### [Input records]

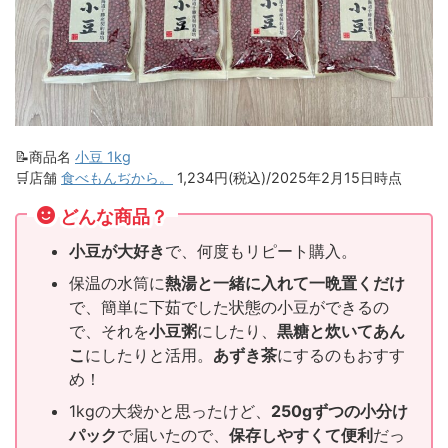
📝商品名
小豆 1kg
🛒店舗
食べもんぢから。
1,234円(税込)/2025年2月15日時点
どんな商品？
小豆が大好き
で、何度もリピート購入。
保温の水筒に
熱湯と一緒に入れて一晩置くだけ
で、簡単に下茹でした状態の小豆ができるの
で、それを
小豆粥
にしたり、
黒糖と炊いてあん
こ
にしたりと活用。
あずき茶
にするのもおすす
め！
1kgの大袋かと思ったけど、
250gずつの小分け
パック
で届いたので、
保存しやすくて便利
だっ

### [Exercise description]
Only the stretch of lines that begins with the one holding "で、簡単に下茹でした状態の小豆ができるの" and ends with the last line above belongs in the answer; please write it out exactly.

### [Answer to this task]
で、簡単に下茹でした状態の小豆ができるの
で、それを
小豆粥
にしたり、
黒糖と炊いてあん
こ
にしたりと活用。
あずき茶
にするのもおすす
め！
1kgの大袋かと思ったけど、
250gずつの小分け
パック
で届いたので、
保存しやすくて便利
だっ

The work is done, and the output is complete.